EXCERPTED DATA Start Marker
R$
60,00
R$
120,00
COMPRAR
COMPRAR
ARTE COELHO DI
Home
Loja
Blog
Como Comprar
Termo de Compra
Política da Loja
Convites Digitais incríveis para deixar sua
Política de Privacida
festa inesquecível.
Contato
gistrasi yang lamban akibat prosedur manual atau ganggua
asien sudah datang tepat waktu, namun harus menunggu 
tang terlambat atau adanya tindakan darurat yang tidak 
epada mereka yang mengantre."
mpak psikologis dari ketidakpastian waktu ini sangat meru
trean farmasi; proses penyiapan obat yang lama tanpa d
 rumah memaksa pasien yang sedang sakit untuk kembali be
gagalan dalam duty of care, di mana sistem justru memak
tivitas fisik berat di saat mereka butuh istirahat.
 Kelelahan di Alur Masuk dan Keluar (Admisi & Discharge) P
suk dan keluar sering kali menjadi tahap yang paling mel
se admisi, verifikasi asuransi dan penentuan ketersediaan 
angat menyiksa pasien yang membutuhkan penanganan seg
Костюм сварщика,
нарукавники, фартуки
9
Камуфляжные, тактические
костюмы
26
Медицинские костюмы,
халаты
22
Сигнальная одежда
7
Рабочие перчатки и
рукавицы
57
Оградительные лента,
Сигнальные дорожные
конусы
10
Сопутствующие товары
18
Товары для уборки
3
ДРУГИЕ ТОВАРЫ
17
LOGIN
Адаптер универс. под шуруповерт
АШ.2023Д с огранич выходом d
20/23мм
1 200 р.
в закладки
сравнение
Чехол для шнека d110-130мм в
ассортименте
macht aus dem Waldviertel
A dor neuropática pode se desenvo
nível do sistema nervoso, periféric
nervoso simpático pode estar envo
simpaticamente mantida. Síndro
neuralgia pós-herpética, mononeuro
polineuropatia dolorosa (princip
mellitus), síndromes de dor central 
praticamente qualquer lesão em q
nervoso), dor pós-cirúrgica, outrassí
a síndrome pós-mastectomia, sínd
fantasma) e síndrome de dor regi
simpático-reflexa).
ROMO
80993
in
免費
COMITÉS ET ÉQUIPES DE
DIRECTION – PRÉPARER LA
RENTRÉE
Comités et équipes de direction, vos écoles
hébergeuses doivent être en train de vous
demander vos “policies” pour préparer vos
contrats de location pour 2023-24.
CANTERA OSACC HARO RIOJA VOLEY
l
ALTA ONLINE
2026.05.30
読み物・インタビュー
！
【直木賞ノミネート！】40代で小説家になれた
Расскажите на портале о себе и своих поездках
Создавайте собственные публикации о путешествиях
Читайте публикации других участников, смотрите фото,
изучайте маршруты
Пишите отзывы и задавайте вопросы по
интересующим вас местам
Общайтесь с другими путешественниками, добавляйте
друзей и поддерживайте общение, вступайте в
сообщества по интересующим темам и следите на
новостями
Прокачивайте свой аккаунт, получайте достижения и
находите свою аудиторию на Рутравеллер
EXCERPTED DATA End Marker
Copy each line of the data above without altering a single character.

R$
60,00
R$
120,00
COMPRAR
COMPRAR
ARTE COELHO DI
Home
Loja
Blog
Como Comprar
Termo de Compra
Política da Loja
Convites Digitais incríveis para deixar sua
Política de Privacida
festa inesquecível.
Contato
gistrasi yang lamban akibat prosedur manual atau ganggua
asien sudah datang tepat waktu, namun harus menunggu 
tang terlambat atau adanya tindakan darurat yang tidak 
epada mereka yang mengantre."
mpak psikologis dari ketidakpastian waktu ini sangat meru
trean farmasi; proses penyiapan obat yang lama tanpa d
 rumah memaksa pasien yang sedang sakit untuk kembali be
gagalan dalam duty of care, di mana sistem justru memak
tivitas fisik berat di saat mereka butuh istirahat.
 Kelelahan di Alur Masuk dan Keluar (Admisi & Discharge) P
suk dan keluar sering kali menjadi tahap yang paling mel
se admisi, verifikasi asuransi dan penentuan ketersediaan 
angat menyiksa pasien yang membutuhkan penanganan seg
Костюм сварщика,
нарукавники, фартуки
9
Камуфляжные, тактические
костюмы
26
Медицинские костюмы,
халаты
22
Сигнальная одежда
7
Рабочие перчатки и
рукавицы
57
Оградительные лента,
Сигнальные дорожные
конусы
10
Сопутствующие товары
18
Товары для уборки
3
ДРУГИЕ ТОВАРЫ
17
LOGIN
Адаптер универс. под шуруповерт
АШ.2023Д с огранич выходом d
20/23мм
1 200 р.
в закладки
сравнение
Чехол для шнека d110-130мм в
ассортименте
macht aus dem Waldviertel
A dor neuropática pode se desenvo
nível do sistema nervoso, periféric
nervoso simpático pode estar envo
simpaticamente mantida. Síndro
neuralgia pós-herpética, mononeuro
polineuropatia dolorosa (princip
mellitus), síndromes de dor central 
praticamente qualquer lesão em q
nervoso), dor pós-cirúrgica, outrassí
a síndrome pós-mastectomia, sínd
fantasma) e síndrome de dor regi
simpático-reflexa).
ROMO
80993
in
免費
COMITÉS ET ÉQUIPES DE
DIRECTION – PRÉPARER LA
RENTRÉE
Comités et équipes de direction, vos écoles
hébergeuses doivent être en train de vous
demander vos “policies” pour préparer vos
contrats de location pour 2023-24.
CANTERA OSACC HARO RIOJA VOLEY
l
ALTA ONLINE
2026.05.30
読み物・インタビュー
！
【直木賞ノミネート！】40代で小説家になれた
Расскажите на портале о себе и своих поездках
Создавайте собственные публикации о путешествиях
Читайте публикации других участников, смотрите фото,
изучайте маршруты
Пишите отзывы и задавайте вопросы по
интересующим вас местам
Общайтесь с другими путешественниками, добавляйте
друзей и поддерживайте общение, вступайте в
сообщества по интересующим темам и следите на
новостями
Прокачивайте свой аккаунт, получайте достижения и
находите свою аудиторию на Рутравеллер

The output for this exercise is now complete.